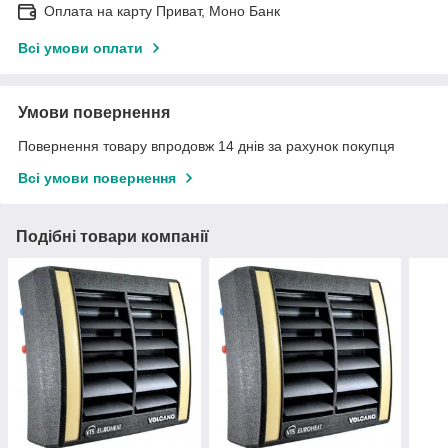
Оплата на карту Приват, Моно Банк
Всі умови оплати
Умови повернення
Повернення товару впродовж 14 днів за рахунок покупця
Всі умови повернення
Подібні товари компанії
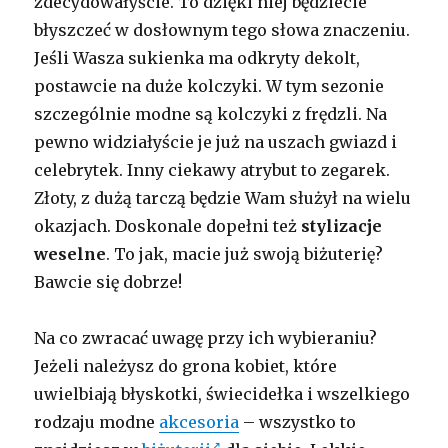
zdecydowałyście. To dzięki niej będziecie
błyszczeć w dosłownym tego słowa znaczeniu.
Jeśli Wasza sukienka ma odkryty dekolt,
postawcie na duże kolczyki. W tym sezonie
szczególnie modne są kolczyki z frędzli. Na
pewno widziałyście je już na uszach gwiazd i
celebrytek. Inny ciekawy atrybut to zegarek.
Złoty, z dużą tarczą będzie Wam służył na wielu
okazjach. Doskonale dopełni też
stylizacje
weselne
. To jak, macie już swoją biżuterię?
Bawcie się dobrze!
Na co zwracać uwagę przy ich wybieraniu?
Jeżeli należysz do grona kobiet, które
uwielbiają błyskotki, świecidełka i wszelkiego
rodzaju modne
akcesoria
– wszystko to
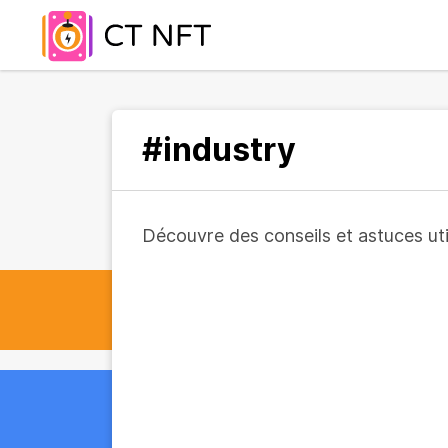
#industry
Découvre des conseils et astuces util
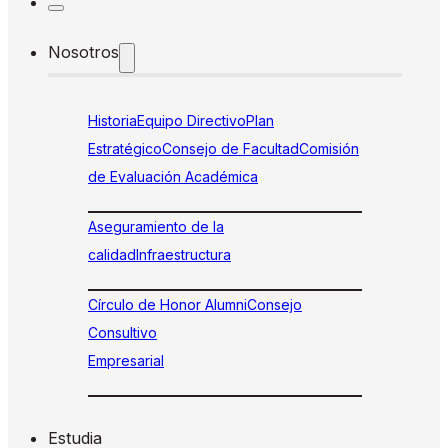
Nosotros
Historia
Equipo Directivo
Plan
Estratégico
Consejo de Facultad
Comisión
de Evaluación Académica
Aseguramiento de la
calidad
Infraestructura
Círculo de Honor Alumni
Consejo
Consultivo
Empresarial
Estudia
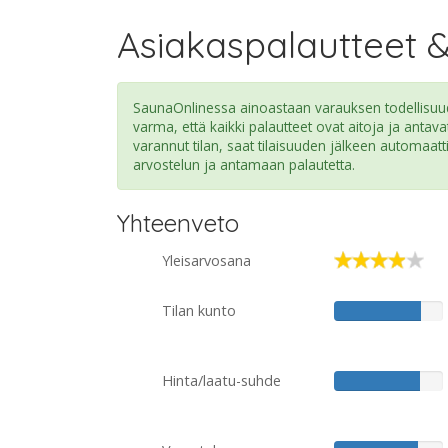
Asiakaspalautteet 
SaunaOnlinessa ainoastaan varauksen todellisuude
varma, että kaikki palautteet ovat aitoja ja antava
varannut tilan, saat tilaisuuden jälkeen automaatt
arvostelun ja antamaan palautetta.
Yhteenveto
Yleisarvosana
Tilan kunto
Hinta/laatu-suhde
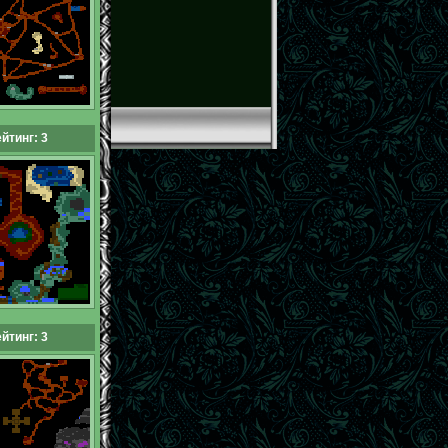
йтинг: 3
йтинг: 3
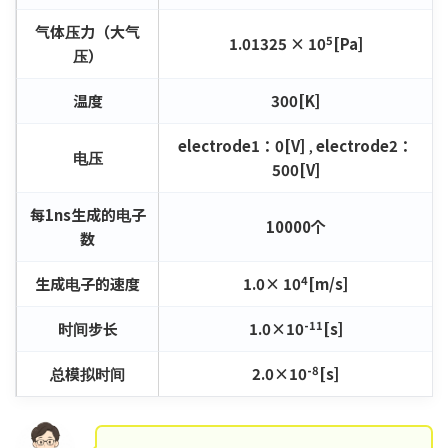
气体压力（大气
5
1.01325 × 10
[Pa]
压）
温度
300[K]
electrode1：0[V]
,
electrode2：
电压
500[V]
每1ns生成的电子
10000个
数
4
生成电子的速度
1.0× 10
[m/s]
-11
时间步长
1.0×10
[s]
-8
总模拟时间
2.0×10
[s]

═══

Problem description -
A verbatim transcription of the listing is expected, with no pictures included.

Answer to this problem -
Оплата на карту Приват, Моно Банк
Всі умови оплати
Умови повернення
Повернення товару впродовж 14 днів за рахунок покупця
Всі умови повернення
Подібні товари компанії
zdecydowałyście. To dzięki niej będziecie
błyszczeć w dosłownym tego słowa znaczeniu.
Jeśli Wasza sukienka ma odkryty dekolt,
postawcie na duże kolczyki. W tym sezonie
szczególnie modne są kolczyki z frędzli. Na
pewno widziałyście je już na uszach gwiazd i
celebrytek. Inny ciekawy atrybut to zegarek.
Złoty, z dużą tarczą będzie Wam służył na wielu
okazjach. Doskonale dopełni też
stylizacje
weselne
. To jak, macie już swoją biżuterię?
Bawcie się dobrze!
Na co zwracać uwagę przy ich wybieraniu?
Jeżeli należysz do grona kobiet, które
uwielbiają błyskotki, świecidełka i wszelkiego
rodzaju modne
akcesoria
– wszystko to
#industry
Découvre des conseils et astuces util
Nosotros
Historia
Equipo Directivo
Plan
Estratégico
Consejo de Facultad
Comisión
de Evaluación Académica
Aseguramiento de la
calidad
Infraestructura
Círculo de Honor Alumni
Consejo
Consultivo
Empresarial
Estudia
Asiakaspalautteet 
SaunaOnlinessa ainoastaan varauksen todellisuude
varma, että kaikki palautteet ovat aitoja ja antava
varannut tilan, saat tilaisuuden jälkeen automaatt
arvostelun ja antamaan palautetta.
Yhteenveto
Yleisarvosana
Tilan kunto
Hinta/laatu-suhde
йтинг: 3
йтинг: 3
气体压力（大气
5
1.01325 × 10
[Pa]
压）
温度
300[K]
electrode1：0[V]
,
electrode2：
电压
500[V]
每1ns生成的电子
10000个
数
4
生成电子的速度
1.0× 10
[m/s]
-11
时间步长
1.0×10
[s]
-8
总模拟时间
2.0×10
[s]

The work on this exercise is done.